In England and Wales, unlike in many other jurisdictions, there are no hard and fast rules about how the property of unmarried couples is divided when they separate. When unmarried clients consult us about a possible separation this is often a cause for concern and confusion.
The most common situation our clients face is one where the property in which they have cohabited – often for many years – is registered in the sole name of the other partner at the Land Registry. How does the unregistered partner recoup the contributions he or she has made to the upkeep and mortgage of the property? And should a cohabitee who has given up work to look after the children for example, be entitled to a share in the other’s property as a result?
We have highlighted before how a cohabitation or ‘Living Together’ Agreement can help protect unmarried couples in the event of a separation. Here we look at a specific piece of legislation – the Trusts of Land and Appointment of Trustees Act 1996 (‘TOLATA) – that provides a potential remedy to unmarried couples who are in dispute about ownership of property like the family home. We explain when TOLATA might be used, how you can start a TOLATA claim, and we examine some alternatives to using TOLATA to resolve your property dispute.
What is TOLATA?
TOLATA is a complex piece of legislation, involving the application and interpretation of, among other legal principles, the law of trusts. In TOLATA cases judges look at all the circumstances of the case to try to reach a fair outcome. If you are considering bringing a claim, or you are in a position where you are being forced to defend a TOLATA claim we strongly advise you to seek legal advice.
S14 of TOLATA states:
‘Any person who is a trustee of land or has an interest in property subject to a trust of land may make an application to the court for an order under this section.’
So the courts are tasked with deciding whether a trust of land has been created over the property in dispute.
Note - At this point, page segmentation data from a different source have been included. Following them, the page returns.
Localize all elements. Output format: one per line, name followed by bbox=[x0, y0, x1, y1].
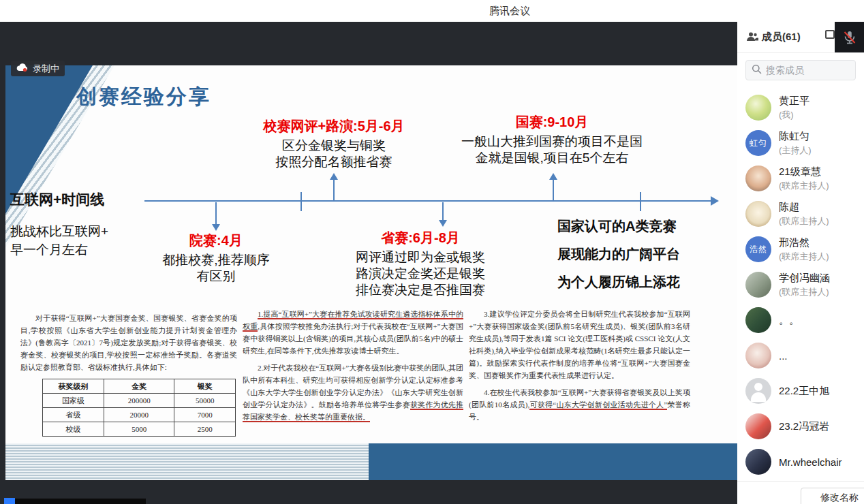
table-header-cell: 获奖级别 bbox=[43, 379, 104, 394]
table-row: 省级 20000 7000 bbox=[43, 408, 236, 422]
member-row[interactable]: 22.2王中旭 bbox=[737, 373, 864, 409]
members-icon bbox=[746, 31, 758, 42]
member-name: 。。 bbox=[779, 314, 799, 327]
down-arrow bbox=[442, 202, 444, 221]
table-row: 国家级 200000 50000 bbox=[43, 394, 236, 408]
member-role: (联席主持人) bbox=[779, 286, 830, 298]
timeline-title: 互联网+时间线 bbox=[10, 190, 104, 209]
rename-button[interactable]: 修改名称 bbox=[801, 488, 864, 504]
member-avatar bbox=[745, 201, 771, 227]
down-arrow bbox=[215, 202, 217, 225]
member-row[interactable]: 23.2冯冠岩 bbox=[737, 409, 864, 444]
milestone-line: 有区别 bbox=[127, 268, 305, 285]
table-cell: 5000 bbox=[104, 422, 174, 437]
table-cell: 50000 bbox=[174, 394, 236, 408]
table-cell: 200000 bbox=[104, 394, 174, 408]
member-name: 学创冯幽涵 bbox=[779, 272, 830, 285]
member-name: 23.2冯冠岩 bbox=[779, 420, 829, 433]
up-arrowhead bbox=[549, 173, 557, 180]
taskbar-fragment-blue bbox=[4, 498, 15, 504]
table-header-cell: 金奖 bbox=[104, 379, 174, 394]
member-row[interactable]: 。。 bbox=[737, 302, 864, 338]
award-amount-table: 获奖级别 金奖 银奖 国家级 200000 50000 省级 20000 700… bbox=[42, 379, 236, 437]
popout-icon[interactable] bbox=[825, 30, 835, 39]
member-list[interactable]: 黄正平(我)虹匀陈虹匀(主持人)21级章慧(联席主持人)陈超(联席主持人)浩然邢… bbox=[737, 90, 864, 481]
timeline-axis-arrowhead bbox=[711, 196, 719, 206]
member-name: 陈虹匀 bbox=[779, 130, 812, 143]
cloud-record-icon bbox=[16, 63, 29, 75]
timeline-tick bbox=[300, 192, 302, 211]
member-avatar bbox=[745, 307, 771, 333]
muted-video-thumbnail[interactable] bbox=[835, 22, 864, 52]
member-row[interactable]: 虹匀陈虹匀(主持人) bbox=[737, 125, 864, 161]
member-row[interactable]: Mr.wheelchair bbox=[737, 444, 864, 479]
member-avatar: 浩然 bbox=[745, 236, 771, 262]
policy-paragraph: 2.对于代表我校在“互联网+”大赛各级别比赛中获奖的团队,其团队中所有本科生、研… bbox=[243, 362, 463, 423]
taskbar-fragment bbox=[15, 499, 146, 504]
member-avatar bbox=[745, 95, 771, 121]
member-avatar bbox=[745, 272, 771, 298]
slide-footer-stripes bbox=[5, 443, 369, 480]
member-name: ... bbox=[779, 350, 788, 362]
up-arrowhead bbox=[330, 173, 338, 180]
milestone-college: 院赛:4月 都推校赛,推荐顺序 有区别 bbox=[127, 232, 305, 285]
member-avatar bbox=[745, 449, 771, 475]
member-name: 22.2王中旭 bbox=[779, 385, 829, 398]
highlight-line: 展现能力的广阔平台 bbox=[557, 240, 721, 268]
members-count: 成员(61) bbox=[762, 31, 801, 44]
window-title: 腾讯会议 bbox=[489, 5, 530, 18]
policy-excerpt-reward: 对于获得“互联网+”大赛国赛金奖、国赛银奖、省赛金奖的项目,学校按照《山东省大学… bbox=[20, 312, 237, 378]
member-role: (联席主持人) bbox=[779, 251, 829, 263]
up-arrow bbox=[333, 179, 335, 201]
milestone-line: 排位赛决定是否推国赛 bbox=[318, 282, 523, 298]
milestone-line: 网评通过即为金或银奖 bbox=[318, 249, 523, 266]
window-titlebar: 腾讯会议 bbox=[0, 0, 864, 22]
policy-paragraph: 1.提高“互联网+”大赛在推荐免试攻读研究生遴选指标体系中的权重,具体按照学校推… bbox=[243, 308, 463, 357]
member-row[interactable]: 学创冯幽涵(联席主持人) bbox=[737, 267, 864, 302]
member-avatar bbox=[745, 343, 771, 368]
member-avatar bbox=[745, 378, 771, 404]
member-row[interactable]: 21级章慧(联席主持人) bbox=[737, 161, 864, 196]
member-role: (联席主持人) bbox=[779, 215, 829, 227]
member-row[interactable]: 陈超(联席主持人) bbox=[737, 196, 864, 232]
table-cell: 国家级 bbox=[43, 394, 104, 408]
member-name: 21级章慧 bbox=[779, 166, 829, 178]
milestone-school-review: 校赛网评+路演:5月-6月 区分金银奖与铜奖 按照分配名额推省赛 bbox=[228, 117, 439, 170]
members-panel-footer: 修改名称 bbox=[737, 481, 864, 504]
milestone-national: 国赛:9-10月 一般山大推到国赛的项目不是国 金就是国银,项目在5个左右 bbox=[433, 113, 671, 166]
default-avatar-icon bbox=[745, 378, 771, 404]
table-cell: 20000 bbox=[104, 408, 174, 422]
timeline-note-line: 早一个月左右 bbox=[10, 240, 108, 259]
timeline-tick bbox=[640, 192, 641, 211]
milestone-line: 区分金银奖与铜奖 bbox=[228, 138, 439, 154]
member-search[interactable] bbox=[745, 60, 856, 80]
up-arrow bbox=[553, 179, 554, 201]
recording-indicator[interactable]: 录制中 bbox=[11, 61, 65, 76]
milestone-line: 一般山大推到国赛的项目不是国 bbox=[433, 133, 671, 150]
highlight-line: 为个人履历锦上添花 bbox=[557, 268, 721, 296]
member-row[interactable]: 黄正平(我) bbox=[737, 90, 864, 125]
search-input[interactable] bbox=[766, 65, 850, 76]
member-row[interactable]: ... bbox=[737, 338, 864, 373]
member-role: (我) bbox=[779, 109, 809, 121]
policy-excerpt-points-1-2: 1.提高“互联网+”大赛在推荐免试攻读研究生遴选指标体系中的权重,具体按照学校推… bbox=[243, 308, 463, 428]
milestone-line: 路演决定金奖还是银奖 bbox=[318, 266, 523, 282]
table-header-row: 获奖级别 金奖 银奖 bbox=[43, 379, 236, 394]
timeline-axis bbox=[144, 200, 712, 202]
member-name: 陈超 bbox=[779, 201, 829, 214]
member-role: (联席主持人) bbox=[779, 180, 829, 192]
mic-muted-icon bbox=[842, 29, 858, 46]
policy-paragraph: 4.在校生代表我校参加“互联网+”大赛获得省赛银奖及以上奖项(团队前10名成员)… bbox=[469, 386, 690, 423]
tencent-meeting-window: 腾讯会议 创赛经验分享 互联网+时间线 挑战杯比互联网+ 早一个月左右 bbox=[0, 0, 864, 504]
member-avatar: 虹匀 bbox=[745, 130, 771, 156]
down-arrowhead bbox=[212, 224, 220, 231]
milestone-heading: 省赛:6月-8月 bbox=[318, 229, 523, 247]
recording-label: 录制中 bbox=[33, 63, 59, 75]
table-cell: 7000 bbox=[174, 408, 236, 422]
member-avatar bbox=[745, 413, 771, 439]
down-arrowhead bbox=[439, 220, 447, 227]
member-row[interactable]: 浩然邢浩然(联席主持人) bbox=[737, 232, 864, 267]
screen-share-area: 创赛经验分享 互联网+时间线 挑战杯比互联网+ 早一个月左右 校赛网评+路演:5… bbox=[0, 22, 737, 504]
timeline-note: 挑战杯比互联网+ 早一个月左右 bbox=[10, 222, 108, 259]
slide-title: 创赛经验分享 bbox=[76, 83, 211, 111]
If a trust exists, the courts will then decide on the nature or extent of a person’s interest in the property. In reaching the decision the court may take into account:
- the intentions of the person or persons (if any) who created the trust
- the purposes for which the property subject to the trust is held
- the welfare of any minor who occupies or might reasonably be expected to occupy any land subject to the trust as his home, and
- the interests of any secured creditor of any beneficiary
Can I make a TOLATA claim?
It’s well-established that cohabitees do have the right to make a claim under TOLATA to determine what, if any, share they have in a property that’s registered in the sole name of the other cohabitee. As we’ve said if the court decides that you do have a beneficial interest it will create a trust over the property that will effectively ensure your interest is secured.
At Brookman we bring and defend TOLATA claims where there is a dispute between unmarried couples about property ownership. The courts use the law to decide how the property is owned and resolve cases by making specific orders relating to the property. For example the court can decide:
- What proportion of the property is owned by each partner
- That the property should be sold, and the proceeds divided
- Whether a share in the property should be transferred from one party to the other
- The rights and obligations each party has in relation to the property
- Who should occupy the property
The court’s powers are narrowly defined. It cannot for example, adjust the proportion in which the property is owned.
Can I avoid a TOLATA claim?
Bringing a claim under the TOLATA legislation is both expensive and risky. A long line of cases since the legislation was introduced demonstrates that if your name is not on the property register as a joint owner it can be extremely difficult to convince the court that a trust (and therefore a beneficial interest) in the property has come into existence. This is why it’s crucial for cohabitees purchasing property to enter joint names on the ownership register at the Land Registry if the intention is for them to jointly own the property.
The division of assets of unmarried couples continues to be a contentious matter. And there are regular political calls to change the law so that the property rights of unmarried couples are more easily enforced.
We would always encourage clients to try to resolve matters by way of mediation or some other form of ADR. And in any event the courts will encourage out of court settlements and may even penalise you if you do not negotiate in a reasonable manner with the other party.
If ADR is not successful and you decide to bring a claim you will be obliged to disclose a great deal of information about now the property was owned, what contributions you made to its upkeep and what you understood the purpose of these contributions to be.
In our experience this process of disclosure often serves to concentrate the minds of each side as to the relative strengths and weaknesses of their position and can often lead to a settlement.